◆ **THE RECORDS**
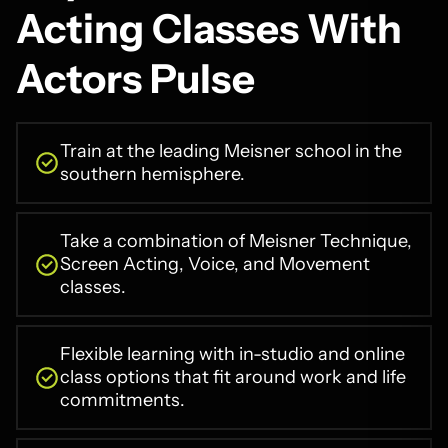
Acting Classes With
Actors Pulse
Train at the leading Meisner school in the
southern hemisphere.
Take a combination of Meisner Technique,
Screen Acting, Voice, and Movement
classes.
Flexible learning with in-studio and online
class options that fit around work and life
commitments.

◆ **WHAT THE TASK ASKS**
Among the lines above, some may hold the string "Meisner". State how many, giving the number alone.

◆ **EXERCISE ANSWER**
2